Tuesday, November 25, 2008

Is Maude A Real Person?

The latest:

Hello --

I am trying to get my account reactivated. My email is ctr.xxx@gmail.com. I am attaching a scan of my driver's license and passport.

Over two week ago I tried reporting a fake profile, someone who was using a picture of my friend. A few days later I received an email that the account had been disabled, but it was my account that was disabled instead. I have emailed disabled@facebook.com four times and have never gotten a response. I eventually tried using the web form to report my problem and now I am being asked to verify my identity even though my identity was never in question. Please see below for both messages I've received when using the web form, the one that started this mess and the one I just received a few moments ago. Please also note that the profile that I originally attempted to have disabled due to it being fake has remained active this entire time. This has been going on for two weeks and I would just like my account to be re-instated.

Charlie Rogers


- Show quoted text -
On Tue, Nov 25, 2008 at 1:46 PM, Facebook Support <privacy+nvn58jg@facebook.com> wrote:
Hi Charlie,

Thanks for providing this information. At this time, we cannot verify the ownership of the account. Please send a scanned image of a government issued ID (e.g. driver's license) to idrequests@facebook.com in order to confirm your ownership of the account. Please black out any personal information that is not needed to verify your identity (e.g. social security number). Rest assured that we will permanently delete your ID from our servers once we have used it to verify the authenticity of your account.

Additionally, you should make sure to copy and paste all of our previous correspondence into your message when you reply. Once we have received this information, we will reevaluate the status of the account. We apologize for any inconvenience this may cause.

Thanks for contacting Facebook,

Maude
User Operations
Facebook



-----Original Message to Facebook-----
From: ctr.xxx@gmail.com (ctr.xxx@gmail.com)
To: info@facebook.com (info@facebook.com)
Subject: LOGINPROBLEMS: Locked

User id: 0
Description of problem: My account has been disabled and I'm 100% certain it was a mistake but emails to disabled@facebook.com have gone unanswered for over a week now. What can I do?

Browser: Mozilla/5.0 (Macintosh; U; Intel Mac OS X 10.5; en-US; rv:1.9.0.4) Gecko/2008102920 Firefox/3.0.4
Queue: LOGINPROBLEMS
-----End Original Message to Facebook-----

On Thu, Nov 13, 2008 at 4:13 PM, Facebook Support <privacy+nvn58jg@facebook.com> wrote:
Hi Charlie,

After reviewing the reported abuse, we have removed all offending content based on our Terms of Use.

If you need to report offensive material to Facebook in the future, please write to us at privacy@facebook.com with a link to the offensive material and a description of the problem. We will then review this material and take the appropriate action. Please be assured, these reports will be kept confidential.

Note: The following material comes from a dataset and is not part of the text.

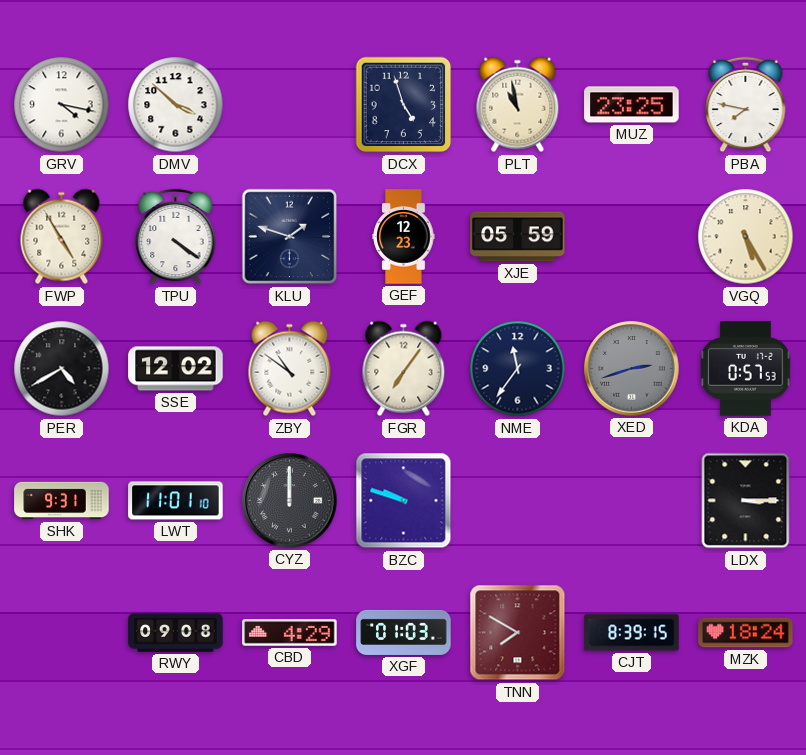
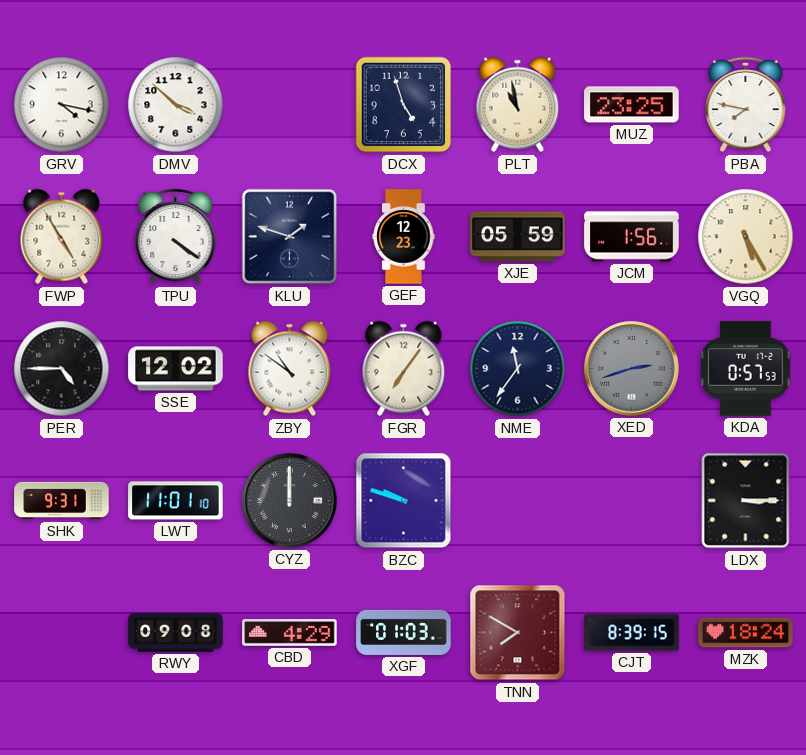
JCM: none -> 1:56
PER: 4:40 -> 4:45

Thanks for contacting Facebook,

Maude
User Operations
Facebook



-----Original Message to Facebook-----
From: Charlie Rogers (ctr.xxx@gmail.com)
To: info@facebook.com
Subject: Report a Fake Profile

User id: 678092890
Profile url: http://www.facebook.com/friends/?added&ref=tn#/profile.php?id=1073472816&v=info&viewas=678092890
Violator's name: Manos Funtu
Violator's network: none
Violator's email: funtulakiskapa@hotmail.com
Steps to reproduce the problem: This person is using a picture that is not his.

I Am Still Gone

"Now I'm left like a flag atop a moon.
Precious one, you have abandoned me."
-
VAST, "Thrown Away"

I've hesitated to admit how much the Facebook saga has bothered me. For those of you who skipped my last post, I'll offer a quick recap: after getting lured in by the charms of the popular social networking website, I was shut out. I had tried reporting a fake profile and found my own profile disabled, while the fake one persists.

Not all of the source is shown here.